The best-selling author of Fiery Cross, Dragonfly in Amber and the rest of the Outlander series launches a spellbinding trilogy at the Book Cafe! Starring Lord John Grey, one of her most beloved characters, Gabaldon's trademark rich, historical tale dips into mystery and intrigue, placing her lead at the center of a murder and inadvertently entangling him in a betrayal that crosses the lines of class, custom and decency! "One of Gabaldon's gifts is her ability to lead the reader beyond the question of credibility. The short explanation to her success is that she's a careful and expert storyteller." - The Denver Post on The Fiery Cross


Sunday, October 26th at 2:30 p.m. *
David Baldacci
Split Second
(Warner)

From best-selling writer David Baldacci comes a new thriller reminiscent of his phenomenal debut, Absolute Power. It was only a split second--but that's all it took for Secret Service agent Sean King's attention to wander and his "protectee," third-party presidential candidate Clyde Ritter, to die. King retired from the Service in disgrace, and now, eight years later, balances careers as a lawyer and a part-time deputy sheriff in a small Virginia town. Then he hears the news: Once again, a third-party candidate has been taken out of the presidential race--abducted right under the nose of Secret Service agent Michelle Maxwell. King and Maxwell form an uneasy alliance, and their search for answers becomes a bid for redemption as they delve into the government's Witness Protection Program and the mysterious past of Clyde Ritter's dead assassin.

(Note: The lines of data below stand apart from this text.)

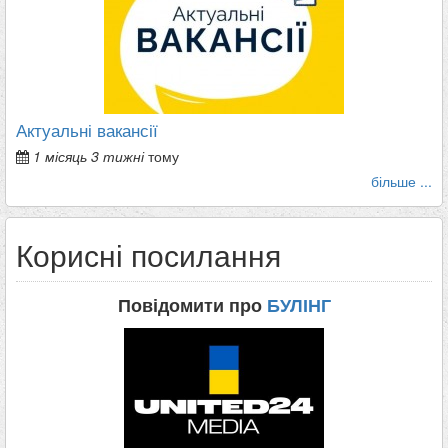
Актуальні вакансії
1 місяць 3 тижні
тому
більше ...
Корисні посилання
Повідомити про
БУЛІНГ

But the truth is never quite what it seems, and these two agents have learned that even one moment looking in the wrong direction can be deadly.
*Please Note Time


Monday, October 27th at 7:30 p.m.
Victor Davis Hanson
Ripples of Battle: How Wars Fought Long Ago Still Determine How We Fight, How We Live, and How We Think
(Doubleday)

"Like any good classicist, Victor Davis Hanson accepts the primacy of military history in human affairs. In Ripples of Battle, a sequel of sorts to his masterful Carnage and Culture, he shows the fascinating repercussions of three lesser-known battles. You cannot fully understand Hiroshima, the bitterness of the Old South, or the Golden Age of Athens without reading this gem of a book." --Robert D. Kaplan


Tuesday, October 28th at 7:30 p.m.
Daniel Bergner
In the Land of Magic Soldiers: A Story of White and Black in West Africa
(FSG)

Sierra Leone is the world's most war-ravaged country. There, in a West African landscape of spectacular beauty, rampaging soldiers--many not yet in their teens--have made a custom of hacking off the hands of their victims, then letting them live as the ultimate emblem of terror. In the Land of Magic Soldiers follows both a set of white would-be saviors--a family of American missionaries, a mercenary helicopter gunship pilot, and the army of Great Britain--and a set of Sierra Leoneans, among them a father who rescues his daughter from rape, loses his hands as punishment, then begins to rebuild his life; a child soldier and sometime cannibal; and a highly Westernized medical student who claims immunity to bullets and a cure for H.I.V. Kirkus Reviews calls Bergner's book, "Remarkable...First-class reporting and storytelling...A memorable, scarifying portrait of a country in terminal turmoil."